Parmi ces villages, Janvry occupe au cœur du Pays de Limours, une place singulière. Avec seulement quelques centaines d'habitants, il est devenu l'un des symboles d'une ruralité dynamique. Son marché de Noël, son fleurissement, ses animations et la volonté constante de préserver son identité démontrent qu'un village peut rayonner bien au-delà de sa taille lorsqu'il s'appuie sur un projet collectif et sur l'engagement de ses habitants.

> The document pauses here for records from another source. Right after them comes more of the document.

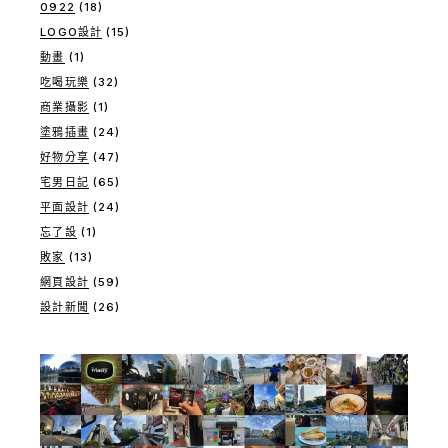
0922
(18)
LOGO設計
(15)
動畫
(1)
吃喝玩樂
(32)
商業攝影
(1)
塗鴉插畫
(24)
好物分享
(47)
宅男日記
(65)
平面設計
(24)
忘了設
(1)
敗家
(13)
網頁設計
(59)
設計新聞
(26)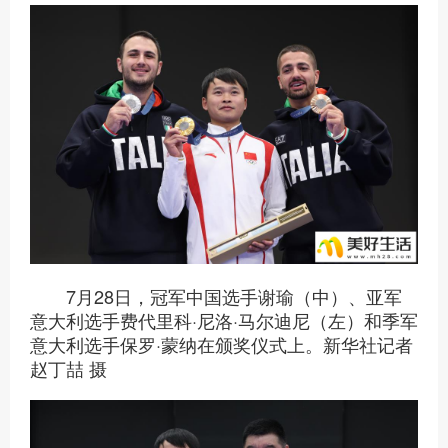
7月28日，冠军中国选手谢瑜（中）、亚军
意大利选手费代里科·尼洛·马尔迪尼（左）和季军
意大利选手保罗·蒙纳在颁奖仪式上。新华社记者
赵丁喆 摄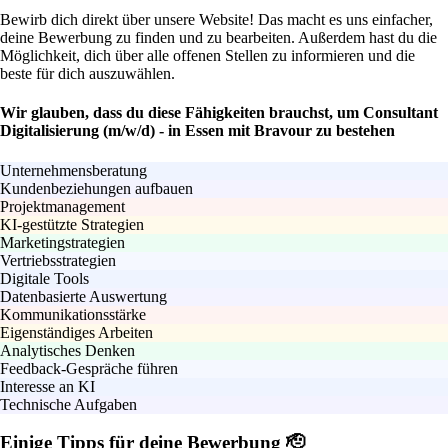
Bewirb dich direkt über unsere Website! Das macht es uns einfacher,
deine Bewerbung zu finden und zu bearbeiten. Außerdem hast du die
Möglichkeit, dich über alle offenen Stellen zu informieren und die
beste für dich auszuwählen.
Wir glauben, dass du diese Fähigkeiten brauchst, um Consultant
Digitalisierung (m/w/d) - in Essen mit Bravour zu bestehen
Unternehmensberatung
Kundenbeziehungen aufbauen
Projektmanagement
KI-gestützte Strategien
Marketingstrategien
Vertriebsstrategien
Digitale Tools
Datenbasierte Auswertung
Kommunikationsstärke
Eigenständiges Arbeiten
Analytisches Denken
Feedback-Gespräche führen
Interesse an KI
Technische Aufgaben
Einige Tipps für deine Bewerbung 🫡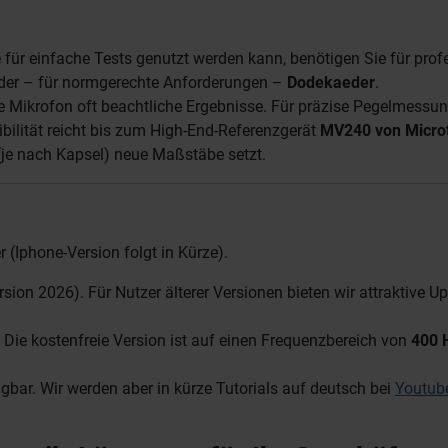
ür einfache Tests genutzt werden kann, benötigen Sie für profe
er – für normgerechte Anforderungen –
Dodekaeder
.
rne Mikrofon oft beachtliche Ergebnisse. Für präzise Pegelmessu
ibilität reicht bis zum High-End-Referenzgerät
MV240 von Microt
je nach Kapsel) neue Maßstäbe setzt.
r (Iphone-Version folgt in Kürze).
ersion 2026). Für Nutzer älterer Versionen bieten wir attraktive U
 Die kostenfreie Version ist auf einen Frequenzbereich von
400 
ügbar. Wir werden aber in kürze Tutorials auf deutsch bei
Youtub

Les maires des villages sont aujourd'hui les gardiens de cet équilibre fragile. Ils doivent accueillir de nouveaux habitants sans sacrifier les paysages, construire quelques logements pour maintenir les écoles sans multiplier les lotissements, préserver les terres agricoles, protéger le patrimoine, soutenir les associations et maintenir les commerces lorsqu'ils existent encore. Gouverner un village est devenu un exercice d'équilibre permanent entre développement et préservation.
L'appartenance à une intercommunalité n'efface d'ailleurs pas cette identité. Les communes mutualisent les transports, l'assainissement, le développement économique ou la gestion des déchets, mais chacune conserve son histoire, son clocher, ses traditions et sa personnalité.
Au fond, un village ne se définit ni par un chiffre ni par une limite administrative. Il se reconnaît à la force des liens qui unissent ses habitants, à la mémoire de ses paysages, à ses hameaux, à ses lieux-dits, à ses chemins, à ses arbres remarquables, à ses lavoirs, à ses fermes et à ces mille détails qui composent une identité.
C'est sans doute là le plus beau visage de l'Essonne. Un département capable de réunir les laboratoires les plus innovants d'Europe, des villes dynamiques, des bourgs-centres vivants et une multitude de villages où l'on cultive encore le goût des rencontres, du patrimoine et des paysages.
Lorsque le soir descend sur les plaines de Beauce, que les vallées de la Juine, de l'Essonne ou de l'École se couvrent d'une légère brume, que les clochers se découpent dans la lumière dorée et que les hirondelles tournent une dernière fois autour des vieilles toitures, on comprend que les villages ne sont pas des vestiges d'un monde disparu.
Ils sont des passeurs de mémoire. Ils nous rappellent que l'avenir ne se construit jamais contre les racines, mais grâce à elles.
Comme les arbres centenaires qui puisent leur force dans la profondeur de la terre pour mieux s'élancer vers le ciel, les villages essonniens continuent d'avancer, fidèles à leur histoire et ouverts aux générations qui écriront demain la suite de leur belle aventure.